Given the amount of discussion on this and other pin-related threads, I feel like I really need to come up with a proper proto-RFC based on the new idea, if I have any chance to make it a reality…
…But for now, to respond to @withoutboats:
I could imagine concrete use cases for e.g. &mut Pinned<SomeType>, but then you’ve gained nothing over PinMut<SomeType> because the pinning is still showing up in the API.
The generic use case would look like
fn takes_mut_ref<T: ?Sized>(t: &mut T)
or
trait Foo {
fn takes_mut_self(&mut self);
}
T or Self (respectively) would be instantiated with Pinned<SomeType> – but of course, if you don’t need immovability, it could be any other type. Thus, pinning would not be “showing up in the API”.
The conflation with “unsized” doesn’t actually make sense. Something without a dynamically known size can’t be deallocated, for example. This would imply that we leak all generators, and there’s no reason for it.

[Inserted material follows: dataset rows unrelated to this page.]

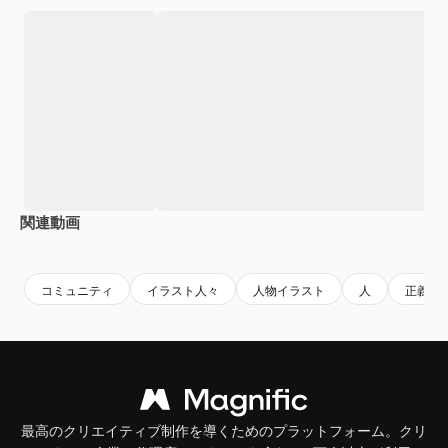
関連動画
Premium
Premium
コミュニティ
イラスト人々
人物イラスト
人
正義
最高のクリエイティブ制作を導くためのプラットフォーム。クリ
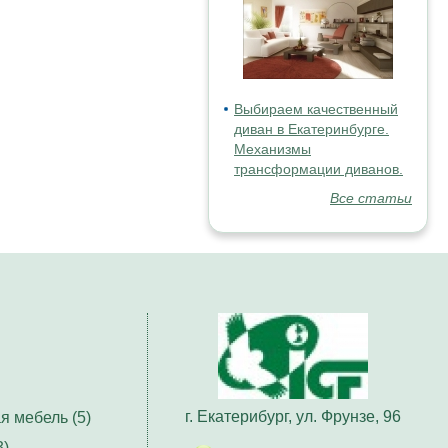
Выбираем качественный
диван в Екатеринбурге.
Механизмы
трансформации диванов.
Все статьи
г. Екатерибург, ул. Фрунзе, 96
я мебель (5)
3)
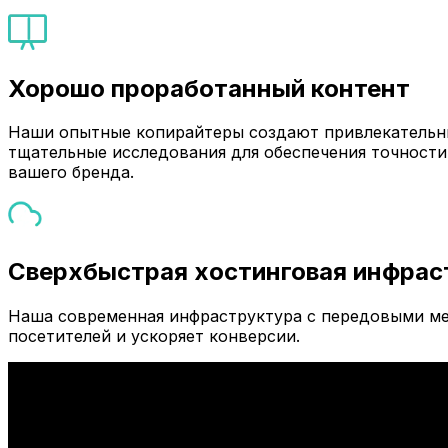
Хорошо проработанный контент
Наши опытные копирайтеры создают привлекательны
тщательные исследования для обеспечения точности
вашего бренда.
Сверхбыстрая хостинговая инфрас
Наша современная инфраструктура с передовыми ме
посетителей и ускоряет конверсии.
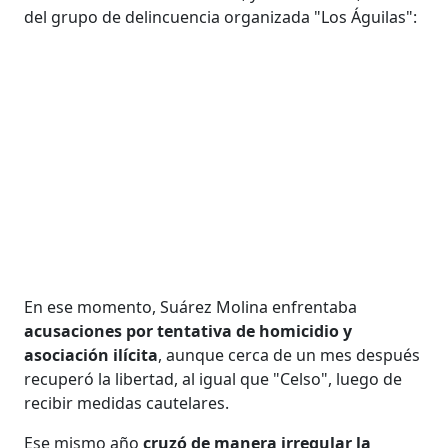
del grupo de delincuencia organizada "Los Águilas":
En ese momento, Suárez Molina enfrentaba
acusaciones por tentativa de homicidio y
asociación ilícita
, aunque cerca de un mes después
recuperó la libertad, al igual que "Celso", luego de
recibir medidas cautelares.
Ese mismo año
cruzó de manera irregular la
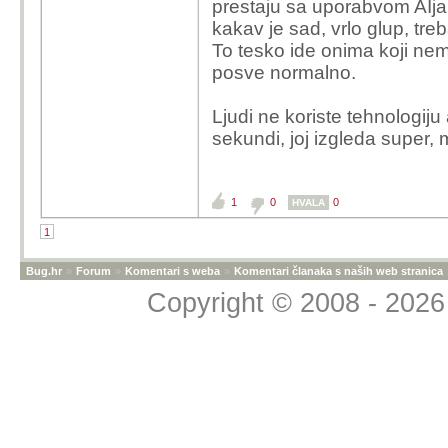
prestaju sa uporabvom AIja,
kakav je sad, vrlo glup, treb
To tesko ide onima koji nem
posve normalno.
Ljudi ne koriste tehnologiju
sekundi, joj izgleda super, 
1
0
0
HVALA
1
Bug.hr
»
Forum
»
Komentari s weba
»
Komentari članaka s naših web stranica
Copyright © 2008 - 2026 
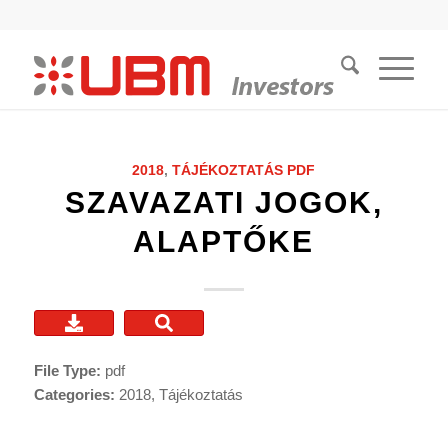
2018
,
TÁJÉKOZTATÁS
PDF
SZAVAZATI JOGOK,
ALAPTŐKE
File Type:
pdf
Categories:
2018, Tájékoztatás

For now, as @RalfJung said, PinBox would still be a separate type, and it would use the original type’s deallocation routine.

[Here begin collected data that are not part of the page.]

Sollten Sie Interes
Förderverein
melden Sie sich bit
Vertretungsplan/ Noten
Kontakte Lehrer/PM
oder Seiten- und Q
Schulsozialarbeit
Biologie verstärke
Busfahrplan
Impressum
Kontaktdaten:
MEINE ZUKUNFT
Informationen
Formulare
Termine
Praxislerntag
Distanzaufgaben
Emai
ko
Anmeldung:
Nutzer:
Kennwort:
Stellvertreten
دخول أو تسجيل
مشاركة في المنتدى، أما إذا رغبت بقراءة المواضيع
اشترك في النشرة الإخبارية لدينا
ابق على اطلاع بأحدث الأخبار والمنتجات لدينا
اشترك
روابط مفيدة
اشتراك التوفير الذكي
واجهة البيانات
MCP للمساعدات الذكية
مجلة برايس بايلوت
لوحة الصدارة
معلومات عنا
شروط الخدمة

Nevertheless, the issue you mention is a good justification for having trait Move: DynSized. This way, if, say, a future language extension allowed immovable types to be created by value using ‘placement new’, code compatible with that extension could bound on DynSized but not Move.
Now, I think I was wrong to say that Move could be deferred added later as a backwards compatible extension. In particular – having a fundamental function like size_of_val sometimes panic is not a great situation, so even under just the DynSized RFC, we’d probably want to create a new function that does the same thing as size_of_val, but with an actual DynSized bound, and guaranteed not to panic. But if this new function came with a semantic guarantee (implicit or explicit) that you could use the returned size to move the value, then we’d end up having to change it again if we later made Pinned<T> impl DynSized (or added other types that impl’d DynSized but not Move).

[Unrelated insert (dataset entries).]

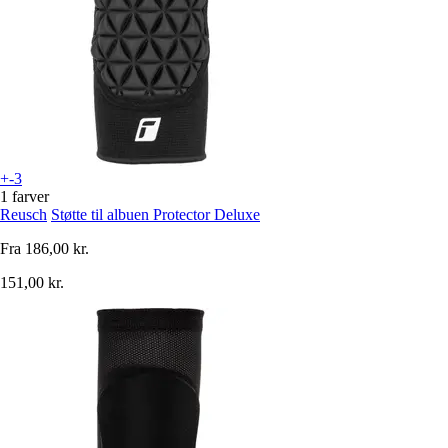
+-3
1 farver
Reusch
Støtte til albuen Protector Deluxe
Fra
186,00 kr.
151,00 kr.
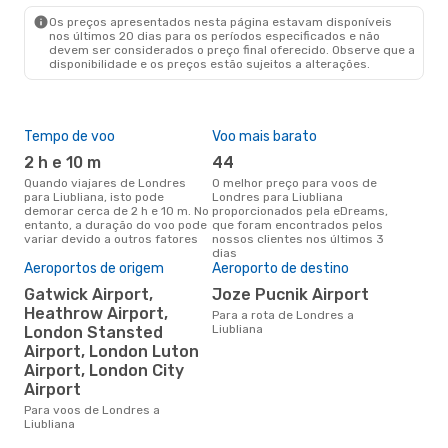
Os preços apresentados nesta página estavam disponíveis
nos últimos 20 dias para os períodos especificados e não
devem ser considerados o preço final oferecido. Observe que a
disponibilidade e os preços estão sujeitos a alterações.
Tempo de voo
Voo mais barato
Épo
2 h e 10 m
44
j
Quando viajares de Londres
O melhor preço para voos de
junho é a altura mais
para Liubliana, isto pode
Londres para Liubliana
conc
demorar cerca de 2 h e 10 m. No
proporcionados pela eDreams,
Lond
entanto, a duração do voo pode
que foram encontrados pelos
aco
variar devido a outros fatores
nossos clientes nos últimos 3
pes
dias
Aeroportos de origem
Aeroporto de destino
Pre
Gatwick Airport,
Joze Pucnik Airport
de 
Heathrow Airport,
Para a rota de Londres a
16
Liubliana
London Stansted
Um voo de Londres para
Airport, London Luton
Liu
Airport, London City
cer
dad
Airport
mes
Para voos de Londres a
Liubliana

So I think the initial design ought to include a Move trait. There wouldn’t need to be any special compiler semantics associated with it yet, i.e. forbidding moves of !Move types, because for now there would be no way to obtain !Move types by value to begin with. The only effects of Move would be:
- the existing
size_of_val would panic for !Move types, and
- unsafe code using the new version of
size_of_val would be expected not to use it to move objects around unless it separately verified T: Move.